• [The input]
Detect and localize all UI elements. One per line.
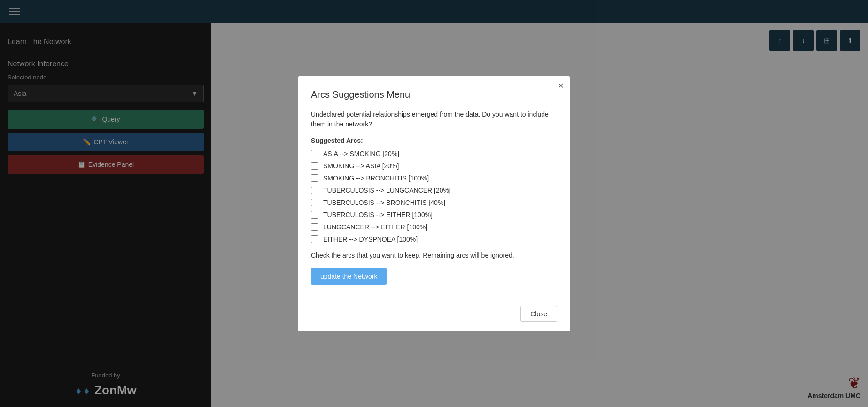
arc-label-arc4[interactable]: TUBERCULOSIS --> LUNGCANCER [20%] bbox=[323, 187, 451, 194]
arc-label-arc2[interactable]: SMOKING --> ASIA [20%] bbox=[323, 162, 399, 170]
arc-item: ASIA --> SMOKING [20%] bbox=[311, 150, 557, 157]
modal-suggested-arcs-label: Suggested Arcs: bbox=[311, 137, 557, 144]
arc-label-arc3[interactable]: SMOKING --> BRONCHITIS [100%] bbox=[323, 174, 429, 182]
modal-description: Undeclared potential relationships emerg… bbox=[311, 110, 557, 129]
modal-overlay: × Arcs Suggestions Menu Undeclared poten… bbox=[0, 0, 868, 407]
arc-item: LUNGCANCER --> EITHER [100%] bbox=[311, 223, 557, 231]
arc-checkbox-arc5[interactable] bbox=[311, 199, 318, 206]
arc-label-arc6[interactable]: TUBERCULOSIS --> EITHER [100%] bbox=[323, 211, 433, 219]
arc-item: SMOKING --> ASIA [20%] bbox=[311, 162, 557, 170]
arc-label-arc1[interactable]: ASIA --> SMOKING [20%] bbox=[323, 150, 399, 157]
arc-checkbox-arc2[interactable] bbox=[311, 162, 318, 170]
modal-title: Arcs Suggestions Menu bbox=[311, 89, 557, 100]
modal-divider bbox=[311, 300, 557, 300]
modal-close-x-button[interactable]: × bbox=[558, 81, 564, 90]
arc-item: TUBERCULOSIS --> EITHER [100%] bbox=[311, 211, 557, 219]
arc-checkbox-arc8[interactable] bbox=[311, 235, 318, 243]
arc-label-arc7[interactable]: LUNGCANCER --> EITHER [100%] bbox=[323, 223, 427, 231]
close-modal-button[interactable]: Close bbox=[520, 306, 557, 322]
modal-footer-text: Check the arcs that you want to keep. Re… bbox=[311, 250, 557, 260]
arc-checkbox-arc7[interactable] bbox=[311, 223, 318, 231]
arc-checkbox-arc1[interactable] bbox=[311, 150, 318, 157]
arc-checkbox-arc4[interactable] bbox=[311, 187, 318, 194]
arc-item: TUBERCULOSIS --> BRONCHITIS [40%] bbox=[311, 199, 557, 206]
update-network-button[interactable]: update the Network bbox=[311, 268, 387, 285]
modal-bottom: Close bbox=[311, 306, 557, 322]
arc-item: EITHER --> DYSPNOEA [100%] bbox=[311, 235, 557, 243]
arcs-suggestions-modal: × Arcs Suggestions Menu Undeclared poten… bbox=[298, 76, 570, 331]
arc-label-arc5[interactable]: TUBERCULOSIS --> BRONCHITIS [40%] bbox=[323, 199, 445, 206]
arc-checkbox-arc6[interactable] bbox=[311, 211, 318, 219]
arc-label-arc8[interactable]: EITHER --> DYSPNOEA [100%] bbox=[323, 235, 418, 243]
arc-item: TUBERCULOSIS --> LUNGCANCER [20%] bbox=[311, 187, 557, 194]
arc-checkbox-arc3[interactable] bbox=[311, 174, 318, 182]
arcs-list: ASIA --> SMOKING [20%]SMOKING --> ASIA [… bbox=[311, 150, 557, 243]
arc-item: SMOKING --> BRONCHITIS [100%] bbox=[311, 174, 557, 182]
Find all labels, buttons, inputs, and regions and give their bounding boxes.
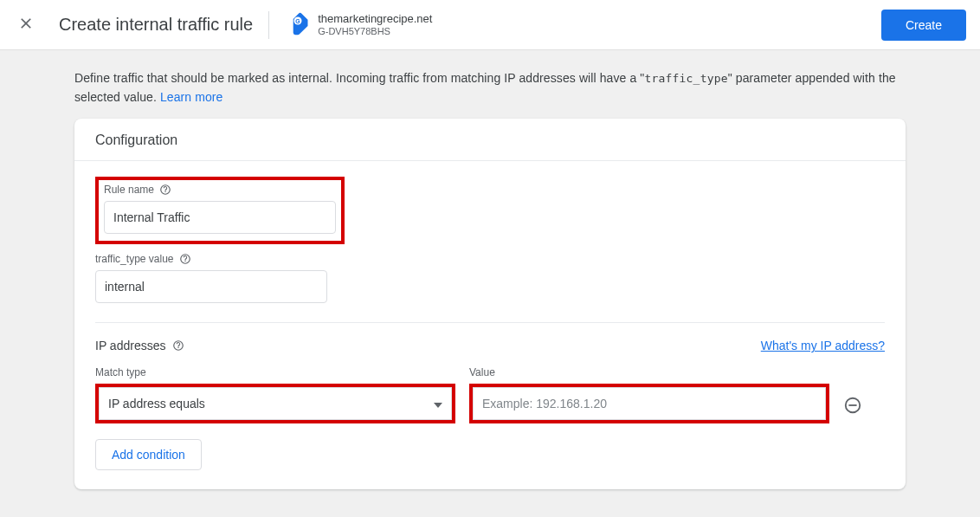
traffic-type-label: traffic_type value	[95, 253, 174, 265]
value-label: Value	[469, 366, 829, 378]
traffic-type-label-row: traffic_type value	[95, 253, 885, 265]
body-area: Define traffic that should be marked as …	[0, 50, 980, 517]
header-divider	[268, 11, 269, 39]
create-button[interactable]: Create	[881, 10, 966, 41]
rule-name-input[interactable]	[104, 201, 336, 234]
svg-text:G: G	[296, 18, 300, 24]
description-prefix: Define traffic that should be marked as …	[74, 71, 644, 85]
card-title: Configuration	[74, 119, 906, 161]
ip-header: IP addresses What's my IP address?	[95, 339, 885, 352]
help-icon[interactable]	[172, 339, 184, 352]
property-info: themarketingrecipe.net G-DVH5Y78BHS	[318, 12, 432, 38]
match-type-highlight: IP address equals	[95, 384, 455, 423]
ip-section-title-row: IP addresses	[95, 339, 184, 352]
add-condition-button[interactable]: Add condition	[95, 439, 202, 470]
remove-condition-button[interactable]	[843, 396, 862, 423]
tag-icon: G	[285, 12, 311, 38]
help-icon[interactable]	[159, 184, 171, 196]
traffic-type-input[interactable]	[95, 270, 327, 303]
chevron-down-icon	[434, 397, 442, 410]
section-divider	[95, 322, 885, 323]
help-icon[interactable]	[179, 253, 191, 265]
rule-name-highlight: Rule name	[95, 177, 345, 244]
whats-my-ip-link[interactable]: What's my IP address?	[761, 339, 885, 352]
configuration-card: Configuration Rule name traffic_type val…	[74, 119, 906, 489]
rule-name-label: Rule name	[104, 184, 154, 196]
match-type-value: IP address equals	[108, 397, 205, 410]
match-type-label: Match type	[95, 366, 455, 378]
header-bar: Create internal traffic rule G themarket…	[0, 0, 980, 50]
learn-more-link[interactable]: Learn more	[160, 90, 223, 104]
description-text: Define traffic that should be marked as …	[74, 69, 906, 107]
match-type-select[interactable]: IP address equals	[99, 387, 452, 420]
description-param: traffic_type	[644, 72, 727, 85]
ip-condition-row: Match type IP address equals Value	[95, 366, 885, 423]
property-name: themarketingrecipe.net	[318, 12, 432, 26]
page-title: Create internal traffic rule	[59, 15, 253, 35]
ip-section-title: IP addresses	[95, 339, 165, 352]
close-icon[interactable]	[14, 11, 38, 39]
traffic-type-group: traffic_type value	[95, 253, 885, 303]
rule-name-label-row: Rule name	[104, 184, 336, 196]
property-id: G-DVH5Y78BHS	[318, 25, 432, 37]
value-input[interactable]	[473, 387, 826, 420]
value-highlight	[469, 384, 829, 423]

==

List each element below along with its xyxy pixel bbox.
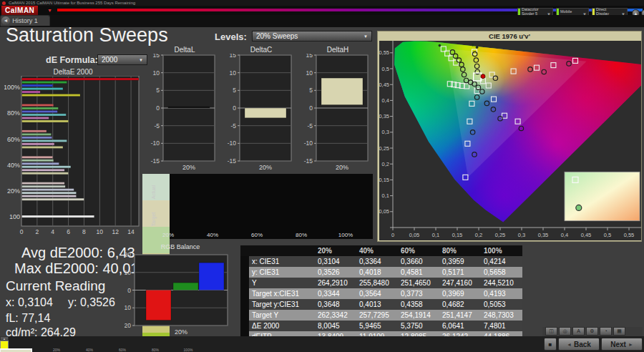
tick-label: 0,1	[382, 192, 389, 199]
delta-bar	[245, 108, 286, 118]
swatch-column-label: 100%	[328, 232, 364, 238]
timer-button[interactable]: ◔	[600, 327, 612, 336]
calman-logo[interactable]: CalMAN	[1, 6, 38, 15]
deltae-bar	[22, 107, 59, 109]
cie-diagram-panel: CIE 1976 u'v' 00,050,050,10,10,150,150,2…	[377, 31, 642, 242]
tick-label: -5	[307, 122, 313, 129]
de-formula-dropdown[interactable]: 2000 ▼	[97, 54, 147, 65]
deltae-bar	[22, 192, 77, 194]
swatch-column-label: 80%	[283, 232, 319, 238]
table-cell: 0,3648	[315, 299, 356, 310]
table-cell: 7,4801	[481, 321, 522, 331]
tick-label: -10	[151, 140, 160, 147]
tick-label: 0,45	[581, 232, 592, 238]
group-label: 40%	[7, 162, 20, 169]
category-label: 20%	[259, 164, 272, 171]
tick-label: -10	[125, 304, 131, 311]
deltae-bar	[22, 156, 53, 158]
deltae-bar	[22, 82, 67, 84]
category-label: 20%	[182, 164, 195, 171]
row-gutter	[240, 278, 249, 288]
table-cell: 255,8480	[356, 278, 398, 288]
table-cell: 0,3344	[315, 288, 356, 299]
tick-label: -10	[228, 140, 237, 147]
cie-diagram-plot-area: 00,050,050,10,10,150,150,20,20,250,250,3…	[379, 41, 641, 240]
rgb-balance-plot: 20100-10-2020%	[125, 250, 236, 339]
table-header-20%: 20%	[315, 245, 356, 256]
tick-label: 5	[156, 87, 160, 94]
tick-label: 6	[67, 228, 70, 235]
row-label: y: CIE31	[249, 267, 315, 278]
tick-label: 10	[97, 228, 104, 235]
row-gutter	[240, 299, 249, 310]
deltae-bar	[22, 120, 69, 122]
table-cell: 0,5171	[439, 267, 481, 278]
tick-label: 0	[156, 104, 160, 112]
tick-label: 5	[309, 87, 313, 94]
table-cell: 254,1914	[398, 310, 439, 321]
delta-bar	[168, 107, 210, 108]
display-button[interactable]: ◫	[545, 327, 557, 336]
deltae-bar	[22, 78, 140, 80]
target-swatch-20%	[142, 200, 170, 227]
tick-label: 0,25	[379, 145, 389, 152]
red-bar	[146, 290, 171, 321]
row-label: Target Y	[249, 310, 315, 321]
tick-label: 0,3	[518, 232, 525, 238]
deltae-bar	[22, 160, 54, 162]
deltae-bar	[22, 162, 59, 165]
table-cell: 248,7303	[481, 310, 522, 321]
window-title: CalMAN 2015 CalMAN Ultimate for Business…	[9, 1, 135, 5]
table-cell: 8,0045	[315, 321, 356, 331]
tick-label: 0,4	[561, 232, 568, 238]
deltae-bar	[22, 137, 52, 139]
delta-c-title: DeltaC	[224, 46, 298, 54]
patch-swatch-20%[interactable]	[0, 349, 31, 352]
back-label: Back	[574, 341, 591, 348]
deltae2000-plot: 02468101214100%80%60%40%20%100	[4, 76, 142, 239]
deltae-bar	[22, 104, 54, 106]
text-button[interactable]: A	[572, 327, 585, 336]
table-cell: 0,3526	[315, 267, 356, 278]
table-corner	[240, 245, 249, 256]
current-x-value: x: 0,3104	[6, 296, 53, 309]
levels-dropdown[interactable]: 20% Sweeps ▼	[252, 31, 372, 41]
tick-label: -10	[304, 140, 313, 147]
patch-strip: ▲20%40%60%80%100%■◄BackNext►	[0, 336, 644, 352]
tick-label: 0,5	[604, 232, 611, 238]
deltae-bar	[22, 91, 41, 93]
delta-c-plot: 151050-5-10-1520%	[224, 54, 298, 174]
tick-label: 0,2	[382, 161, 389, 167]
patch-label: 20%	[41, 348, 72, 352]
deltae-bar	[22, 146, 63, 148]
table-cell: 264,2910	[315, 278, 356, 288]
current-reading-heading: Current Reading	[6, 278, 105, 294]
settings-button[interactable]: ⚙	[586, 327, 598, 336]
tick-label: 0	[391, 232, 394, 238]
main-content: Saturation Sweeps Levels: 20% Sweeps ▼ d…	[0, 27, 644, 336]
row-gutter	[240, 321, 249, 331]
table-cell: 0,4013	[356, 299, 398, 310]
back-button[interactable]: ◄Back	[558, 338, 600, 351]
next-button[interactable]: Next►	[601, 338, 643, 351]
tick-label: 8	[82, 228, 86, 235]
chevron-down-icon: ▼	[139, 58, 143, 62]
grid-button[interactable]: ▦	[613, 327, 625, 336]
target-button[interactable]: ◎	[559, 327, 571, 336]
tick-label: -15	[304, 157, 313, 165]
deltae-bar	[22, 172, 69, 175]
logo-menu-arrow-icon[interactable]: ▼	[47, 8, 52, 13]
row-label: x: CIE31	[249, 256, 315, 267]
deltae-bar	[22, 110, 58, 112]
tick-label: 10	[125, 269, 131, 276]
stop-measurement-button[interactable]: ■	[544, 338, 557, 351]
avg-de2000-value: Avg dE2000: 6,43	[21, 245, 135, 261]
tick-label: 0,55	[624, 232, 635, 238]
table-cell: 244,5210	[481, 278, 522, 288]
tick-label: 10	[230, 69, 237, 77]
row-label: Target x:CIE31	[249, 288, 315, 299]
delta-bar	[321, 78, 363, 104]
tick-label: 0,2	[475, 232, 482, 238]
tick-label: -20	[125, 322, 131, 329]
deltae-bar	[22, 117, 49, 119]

==

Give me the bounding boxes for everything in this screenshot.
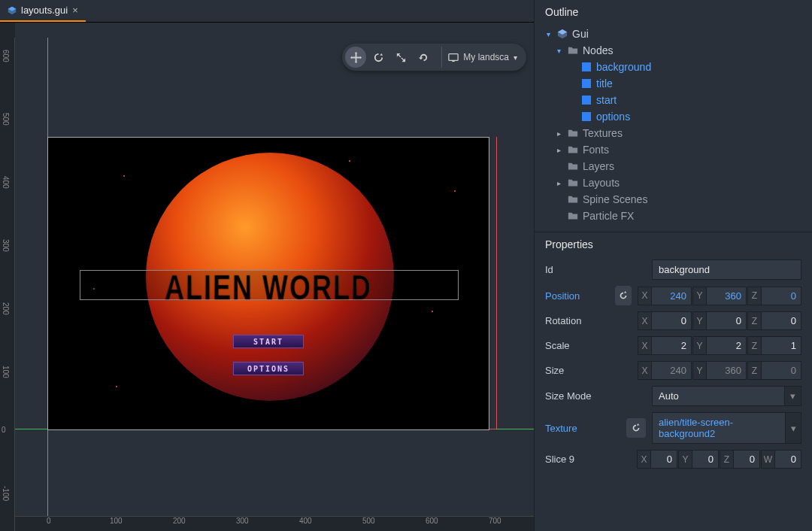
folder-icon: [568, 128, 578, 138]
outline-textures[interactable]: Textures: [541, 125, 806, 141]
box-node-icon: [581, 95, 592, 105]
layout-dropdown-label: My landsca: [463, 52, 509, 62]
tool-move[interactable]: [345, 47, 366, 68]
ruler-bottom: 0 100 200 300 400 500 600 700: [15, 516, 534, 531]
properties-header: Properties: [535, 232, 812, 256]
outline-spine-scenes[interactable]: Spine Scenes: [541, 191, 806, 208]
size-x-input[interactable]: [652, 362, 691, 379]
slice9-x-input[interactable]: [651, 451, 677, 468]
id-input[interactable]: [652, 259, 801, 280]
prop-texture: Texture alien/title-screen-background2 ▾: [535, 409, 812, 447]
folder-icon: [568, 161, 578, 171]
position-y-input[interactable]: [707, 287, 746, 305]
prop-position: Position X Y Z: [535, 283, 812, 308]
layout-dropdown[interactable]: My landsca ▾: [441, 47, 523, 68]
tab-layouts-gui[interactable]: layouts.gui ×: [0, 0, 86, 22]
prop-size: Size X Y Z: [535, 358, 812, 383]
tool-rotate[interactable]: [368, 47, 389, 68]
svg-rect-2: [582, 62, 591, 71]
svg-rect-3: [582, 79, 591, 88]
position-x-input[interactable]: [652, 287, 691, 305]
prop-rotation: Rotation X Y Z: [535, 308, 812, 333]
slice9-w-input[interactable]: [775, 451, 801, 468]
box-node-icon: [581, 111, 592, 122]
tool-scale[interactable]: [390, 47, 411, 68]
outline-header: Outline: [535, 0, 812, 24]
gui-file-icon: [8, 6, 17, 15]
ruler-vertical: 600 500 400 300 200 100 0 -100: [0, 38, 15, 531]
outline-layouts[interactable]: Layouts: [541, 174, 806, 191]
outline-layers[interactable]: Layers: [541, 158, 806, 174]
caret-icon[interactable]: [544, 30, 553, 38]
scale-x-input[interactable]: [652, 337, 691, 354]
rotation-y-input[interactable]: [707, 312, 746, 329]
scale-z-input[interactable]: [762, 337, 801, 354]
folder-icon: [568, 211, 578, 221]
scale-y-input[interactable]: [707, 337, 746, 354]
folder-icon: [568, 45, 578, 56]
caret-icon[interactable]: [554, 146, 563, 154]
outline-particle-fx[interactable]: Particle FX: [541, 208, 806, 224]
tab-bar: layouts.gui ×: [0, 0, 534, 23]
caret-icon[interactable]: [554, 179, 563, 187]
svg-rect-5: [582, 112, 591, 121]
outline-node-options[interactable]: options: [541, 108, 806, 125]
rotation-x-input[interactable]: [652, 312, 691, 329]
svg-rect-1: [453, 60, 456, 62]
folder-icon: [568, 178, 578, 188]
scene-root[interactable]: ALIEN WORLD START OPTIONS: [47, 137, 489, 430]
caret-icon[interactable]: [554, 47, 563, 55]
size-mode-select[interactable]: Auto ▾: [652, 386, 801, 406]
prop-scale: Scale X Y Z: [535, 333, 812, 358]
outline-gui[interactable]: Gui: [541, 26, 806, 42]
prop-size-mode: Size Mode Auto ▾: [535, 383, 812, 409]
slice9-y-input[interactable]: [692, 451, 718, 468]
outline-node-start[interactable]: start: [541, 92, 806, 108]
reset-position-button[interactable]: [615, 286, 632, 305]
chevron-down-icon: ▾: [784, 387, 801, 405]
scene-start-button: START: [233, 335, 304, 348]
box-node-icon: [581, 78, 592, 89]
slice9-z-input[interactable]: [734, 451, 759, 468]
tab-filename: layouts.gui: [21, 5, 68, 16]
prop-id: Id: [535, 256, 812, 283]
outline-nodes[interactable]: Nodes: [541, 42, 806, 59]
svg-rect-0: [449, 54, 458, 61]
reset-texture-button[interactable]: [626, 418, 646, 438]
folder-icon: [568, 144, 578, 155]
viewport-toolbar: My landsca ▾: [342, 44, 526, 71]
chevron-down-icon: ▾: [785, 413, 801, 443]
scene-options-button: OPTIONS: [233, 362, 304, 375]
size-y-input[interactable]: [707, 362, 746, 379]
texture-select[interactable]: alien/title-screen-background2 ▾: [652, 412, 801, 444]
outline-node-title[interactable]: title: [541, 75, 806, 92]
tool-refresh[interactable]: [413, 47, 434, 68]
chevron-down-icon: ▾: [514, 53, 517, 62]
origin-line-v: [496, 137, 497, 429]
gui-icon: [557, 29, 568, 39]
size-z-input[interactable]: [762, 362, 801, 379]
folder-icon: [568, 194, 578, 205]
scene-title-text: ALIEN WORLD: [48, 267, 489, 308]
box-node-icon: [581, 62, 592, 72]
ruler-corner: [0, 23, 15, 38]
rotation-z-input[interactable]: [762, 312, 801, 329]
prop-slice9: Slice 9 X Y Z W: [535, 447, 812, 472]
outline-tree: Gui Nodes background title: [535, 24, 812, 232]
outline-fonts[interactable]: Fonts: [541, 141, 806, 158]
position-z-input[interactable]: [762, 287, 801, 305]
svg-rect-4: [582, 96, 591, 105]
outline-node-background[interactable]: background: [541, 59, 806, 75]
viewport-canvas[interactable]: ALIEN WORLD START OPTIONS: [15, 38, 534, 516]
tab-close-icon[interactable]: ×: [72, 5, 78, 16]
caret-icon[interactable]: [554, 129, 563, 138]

• [About this task] How many lines of the preceding listing hold the string "plot"? Answer with the number only.

• [Task response] 4